I think most people now are aware that I don’t drink alcohol because of the bad effects it seems to have on my body (specifically bad effects meaning ‘having an intolerance to digesting/assimilating it’ bad effects, not ‘holy shit I drank so much last night’ bad effects) but, disappointingly, I appear to be developing similar problems with respect to drinking highly-caffeinated beverages as well. So, in the interests of trying to keep myself just about as healthy and not making myself really ill from just one cup of coffee or one pint of cider, I’m hitting the nail on the head and removing them from my diet (and conscience) altogether. I’d love to inbibe both, but it’s just a sad fact that my body won’t handle it anymore so I have to stop 😦

6. Watch at Least 52 Movies from my Project 500 list (one for each week of 2014).

A few of you may be aware of my ongoing Project 500 film challenge to watch every one of the five-hundred greatest movies as selected by Empire magazine in a special feature that they published a few years back. 2011 and 2012 were prolific years for film-watching, but 2013 was comparatively fruitless and little progress was made.

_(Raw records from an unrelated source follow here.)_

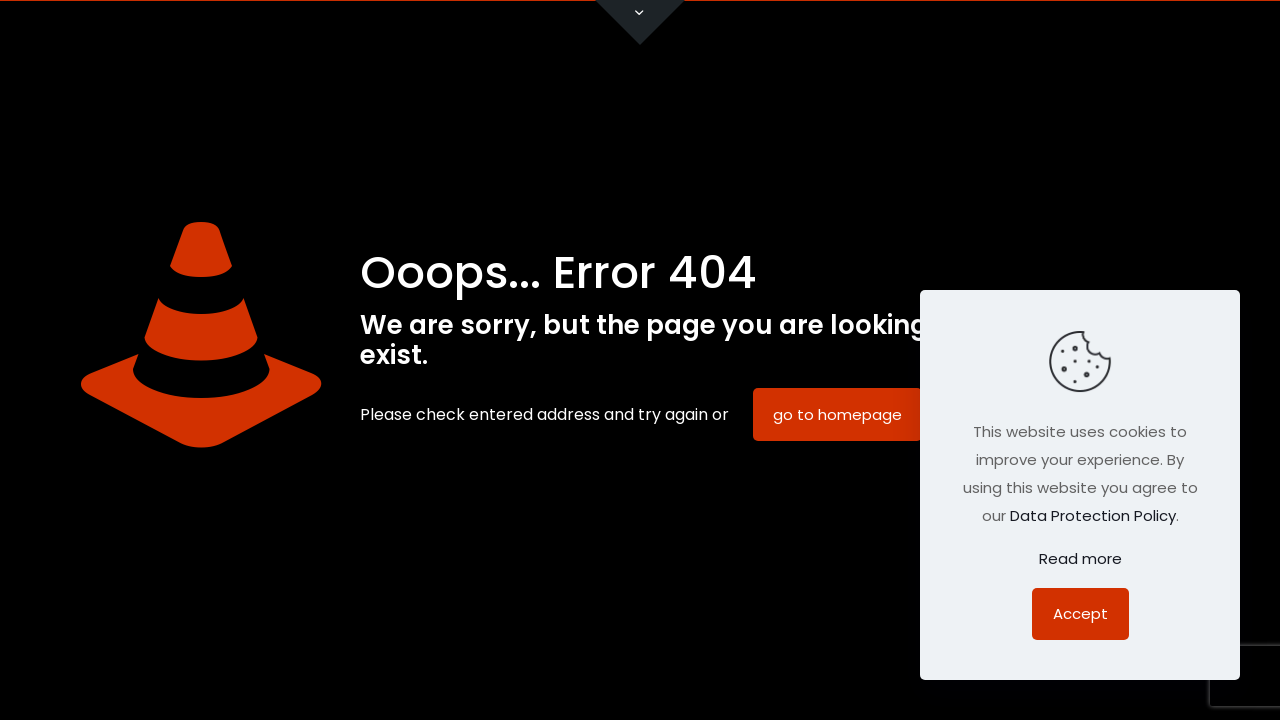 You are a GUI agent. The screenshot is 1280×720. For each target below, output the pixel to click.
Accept (1080, 613)
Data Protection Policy (1093, 515)
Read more (1080, 558)
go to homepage (837, 414)
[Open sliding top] (640, 22) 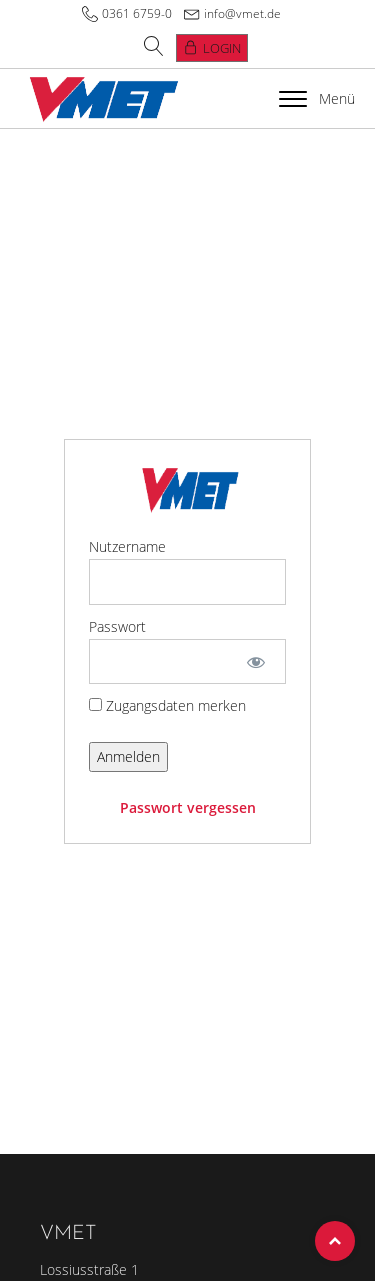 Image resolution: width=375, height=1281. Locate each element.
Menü (317, 98)
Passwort (117, 626)
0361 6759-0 (137, 13)
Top (335, 1241)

For 2014, I’d like to kick that back into gear by watching at least as many ‘great’ movies as there are weeks in the year: I’m currently on 360/500, so I’m aiming for 52 more movies from the list which will take me to 412/500. Of course, I’m still not closing in my 500 target just yet, but hopefully the process will once again reveal more of cinema’s treasures that I’ve managed to miss in my film-watching career thus far; it’s not about the destination, it’s about the journey.

7. Be Happy 100% of the Time, No Compromises.

This is an obvious one, really. Too often in 2013 was I feeling down, depressed or lonely; feeling adrift in the world and yet not making positive steps to change that. Well, I’m aiming for 2014 to be one of happiness, contentment and satisfaction, and not one of regret or self-pity: no dwelling on mistakes, no having regrets, no moping around; just a positive outlook and a willingness to make changes in areas I’m not happy. It sounds like a small thing, but to me it’s a big thing; probably the most challenging thing on this list altogether.

In many ways, Resolution Seven is just a commitment to Be Better At Stuff and Not Being Sad. It’s essentially the ultimate trump card, but also the easiest pitfall to fall down and the simplest resolution to dismiss or break. Hence, by writing it down here I therefore commit myself to keeping it through a written contract and through the rule of New Year’s resolutions that if other people know about them then it’s harder to just ignore them and pretend you never made them in the first place. So, with that in mind, I wish both you and I a happy, prosperous and glory-filled 2014; may we all be carried upon the backs of soaring dragons to a magical world of merriment, success and inexhaustable supplies of Toblerone. Godspeed!